------ DATA EXCERPTS

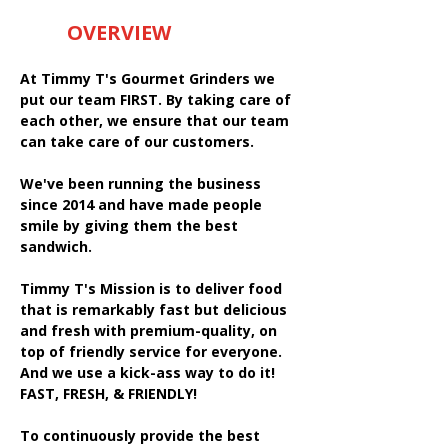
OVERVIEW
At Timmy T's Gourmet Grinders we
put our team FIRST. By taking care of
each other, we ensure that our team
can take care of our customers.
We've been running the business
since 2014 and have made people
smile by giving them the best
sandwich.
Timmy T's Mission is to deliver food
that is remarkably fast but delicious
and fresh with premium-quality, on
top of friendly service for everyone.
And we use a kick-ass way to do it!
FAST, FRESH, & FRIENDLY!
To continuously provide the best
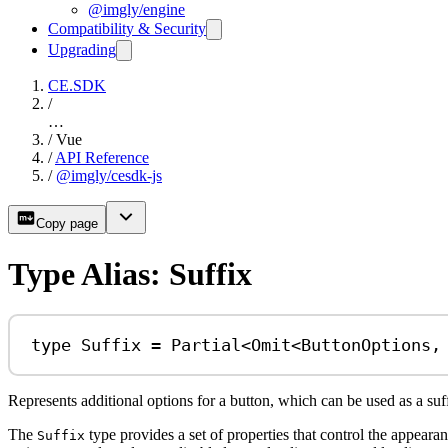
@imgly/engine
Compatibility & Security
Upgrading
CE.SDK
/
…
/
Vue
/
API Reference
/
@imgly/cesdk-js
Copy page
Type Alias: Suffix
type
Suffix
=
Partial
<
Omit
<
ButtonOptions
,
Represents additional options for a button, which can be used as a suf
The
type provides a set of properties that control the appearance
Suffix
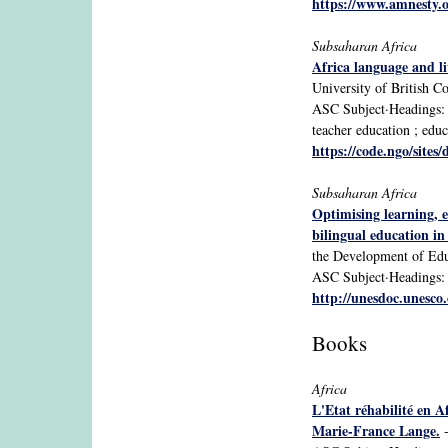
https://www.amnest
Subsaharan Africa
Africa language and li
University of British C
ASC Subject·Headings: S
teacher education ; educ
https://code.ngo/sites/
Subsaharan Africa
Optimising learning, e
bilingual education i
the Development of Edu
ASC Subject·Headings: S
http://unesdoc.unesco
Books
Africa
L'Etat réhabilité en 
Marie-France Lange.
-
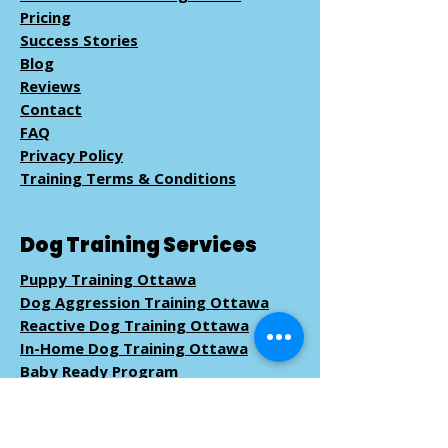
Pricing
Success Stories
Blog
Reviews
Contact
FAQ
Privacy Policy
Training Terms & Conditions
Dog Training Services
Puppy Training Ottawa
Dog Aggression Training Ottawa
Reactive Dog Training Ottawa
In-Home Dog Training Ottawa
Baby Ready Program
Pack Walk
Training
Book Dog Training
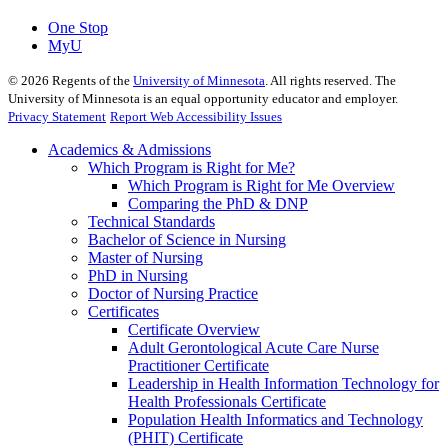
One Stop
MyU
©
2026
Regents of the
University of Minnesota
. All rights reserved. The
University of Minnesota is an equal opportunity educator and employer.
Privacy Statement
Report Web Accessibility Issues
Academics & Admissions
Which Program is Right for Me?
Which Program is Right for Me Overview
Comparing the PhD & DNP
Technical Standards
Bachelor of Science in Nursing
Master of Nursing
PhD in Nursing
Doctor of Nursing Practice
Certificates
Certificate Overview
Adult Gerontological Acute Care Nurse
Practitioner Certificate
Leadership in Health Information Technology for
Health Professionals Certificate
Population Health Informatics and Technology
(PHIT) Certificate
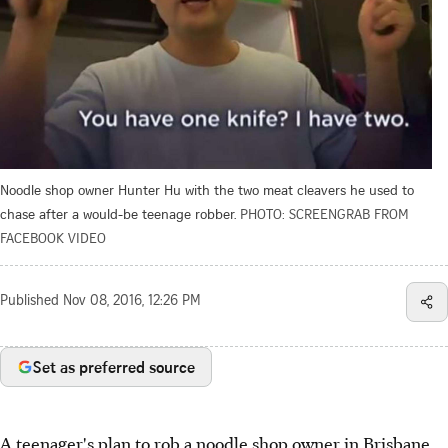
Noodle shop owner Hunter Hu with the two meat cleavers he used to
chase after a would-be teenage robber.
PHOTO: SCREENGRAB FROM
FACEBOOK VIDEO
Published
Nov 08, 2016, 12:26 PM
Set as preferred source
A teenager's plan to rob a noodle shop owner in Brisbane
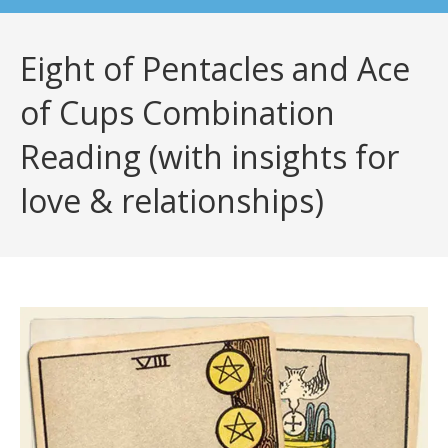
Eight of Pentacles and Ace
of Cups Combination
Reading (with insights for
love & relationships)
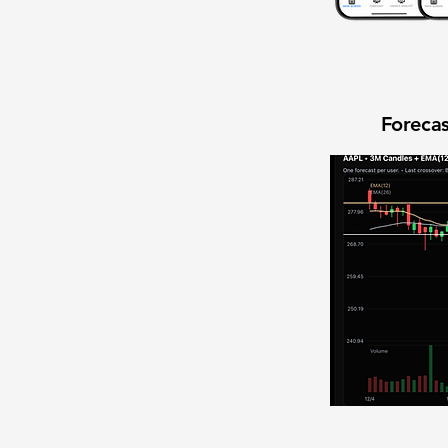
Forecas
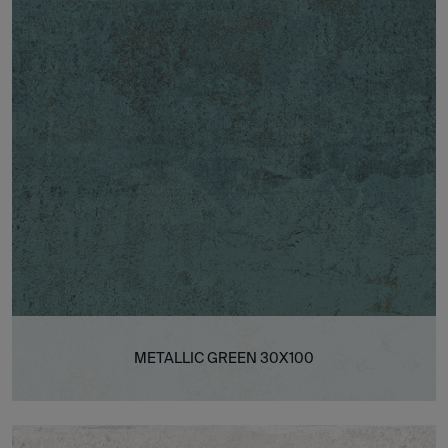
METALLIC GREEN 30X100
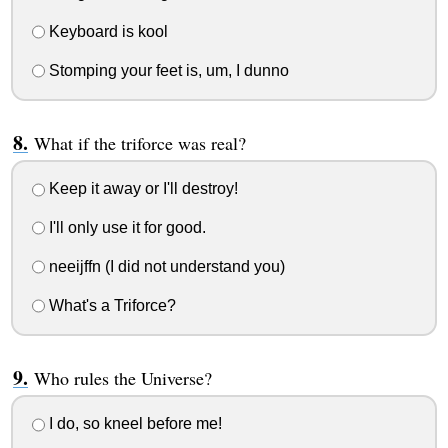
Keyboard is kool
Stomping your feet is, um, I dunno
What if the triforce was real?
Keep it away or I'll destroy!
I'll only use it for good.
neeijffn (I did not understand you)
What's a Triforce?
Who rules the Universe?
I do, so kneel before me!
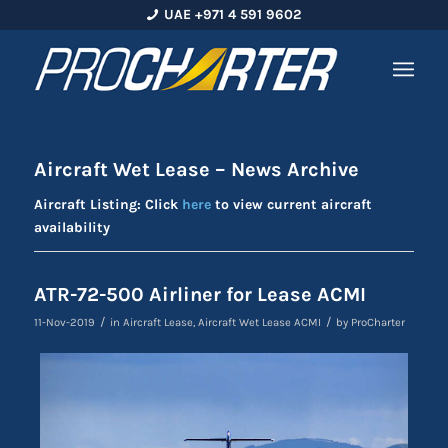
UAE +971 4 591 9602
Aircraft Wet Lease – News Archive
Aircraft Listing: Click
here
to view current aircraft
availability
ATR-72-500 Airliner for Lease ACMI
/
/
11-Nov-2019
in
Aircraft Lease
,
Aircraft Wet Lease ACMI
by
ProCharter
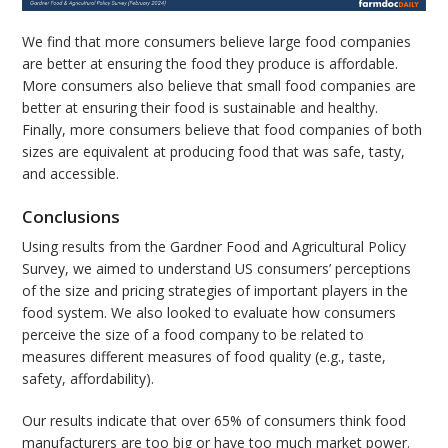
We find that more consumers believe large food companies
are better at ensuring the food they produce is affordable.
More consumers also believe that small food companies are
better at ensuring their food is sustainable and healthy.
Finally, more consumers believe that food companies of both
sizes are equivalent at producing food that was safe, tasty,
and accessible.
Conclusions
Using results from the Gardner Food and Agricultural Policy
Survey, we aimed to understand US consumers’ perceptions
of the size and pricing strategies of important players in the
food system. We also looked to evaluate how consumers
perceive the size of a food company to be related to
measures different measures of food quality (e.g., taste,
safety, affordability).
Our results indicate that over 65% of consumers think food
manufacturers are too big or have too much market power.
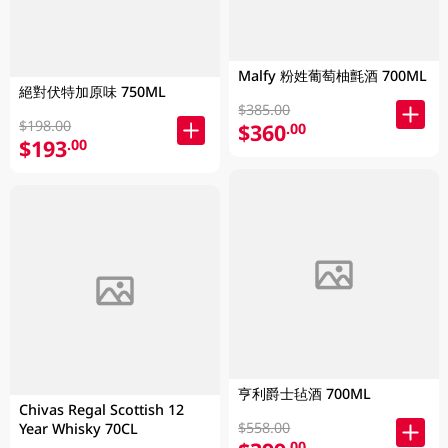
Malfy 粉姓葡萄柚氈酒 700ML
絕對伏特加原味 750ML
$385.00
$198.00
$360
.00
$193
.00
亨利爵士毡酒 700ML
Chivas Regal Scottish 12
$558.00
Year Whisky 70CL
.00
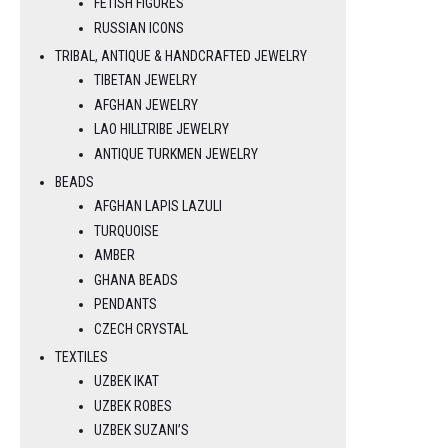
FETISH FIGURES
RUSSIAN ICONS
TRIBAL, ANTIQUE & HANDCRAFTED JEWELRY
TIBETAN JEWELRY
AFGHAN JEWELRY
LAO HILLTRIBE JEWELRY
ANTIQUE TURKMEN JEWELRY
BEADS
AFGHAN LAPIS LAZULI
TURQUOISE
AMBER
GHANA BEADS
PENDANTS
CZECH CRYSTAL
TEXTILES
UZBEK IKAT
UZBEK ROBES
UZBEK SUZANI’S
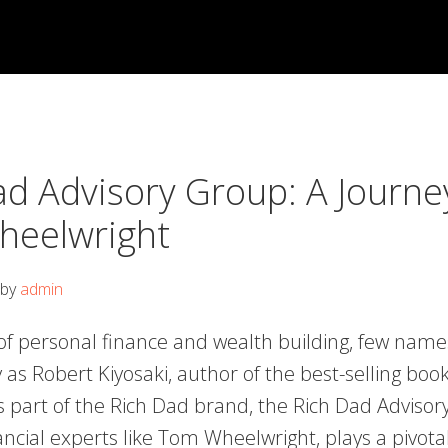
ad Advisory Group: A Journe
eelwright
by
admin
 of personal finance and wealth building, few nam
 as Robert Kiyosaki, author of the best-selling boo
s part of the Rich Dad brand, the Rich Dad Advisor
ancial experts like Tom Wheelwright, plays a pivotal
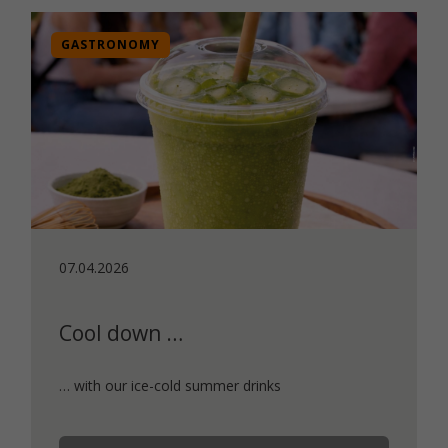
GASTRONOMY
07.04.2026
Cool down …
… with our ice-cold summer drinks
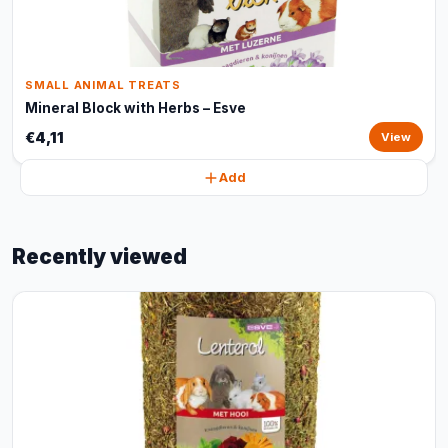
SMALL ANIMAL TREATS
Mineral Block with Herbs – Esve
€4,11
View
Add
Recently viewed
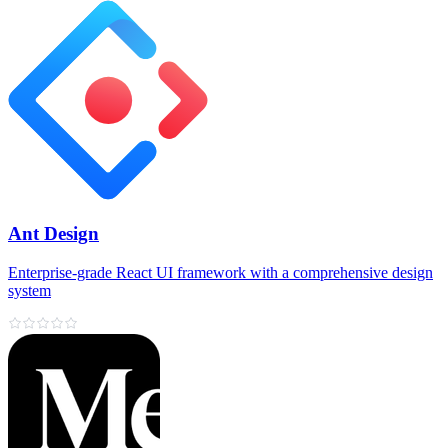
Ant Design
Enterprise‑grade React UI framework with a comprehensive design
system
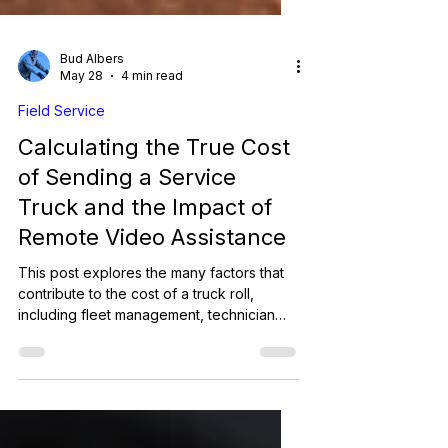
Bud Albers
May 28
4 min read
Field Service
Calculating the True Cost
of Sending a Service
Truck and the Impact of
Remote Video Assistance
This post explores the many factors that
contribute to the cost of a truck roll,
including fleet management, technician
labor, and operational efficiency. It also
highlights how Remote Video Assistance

------------

* _TASK BRIEF_: Each line from the first line of the listing through the line with "https://www.amnest" must be printed exactly, both ends included, and no picture may appear.

* _EXERCISE ANSWER_:
OVERVIEW
At Timmy T's Gourmet Grinders we
put our team FIRST. By taking care of
each other, we ensure that our team
can take care of our customers.
We've been running the business
since 2014 and have made people
smile by giving them the best
sandwich.
Timmy T's Mission is to deliver food
that is remarkably fast but delicious
and fresh with premium-quality, on
top of friendly service for everyone.
And we use a kick-ass way to do it!
FAST, FRESH, & FRIENDLY!
To continuously provide the best
@imgly/engine
Compatibility & Security
Upgrading
CE.SDK
/
…
/
Vue
/
API Reference
/
@imgly/cesdk-js
Copy page
Type Alias: Suffix
type
Suffix
=
Partial
<
Omit
<
ButtonOptions
,
Represents additional options for a button, which can be used as a suf
The
type provides a set of properties that control the appearance
Suffix
https://www.amnest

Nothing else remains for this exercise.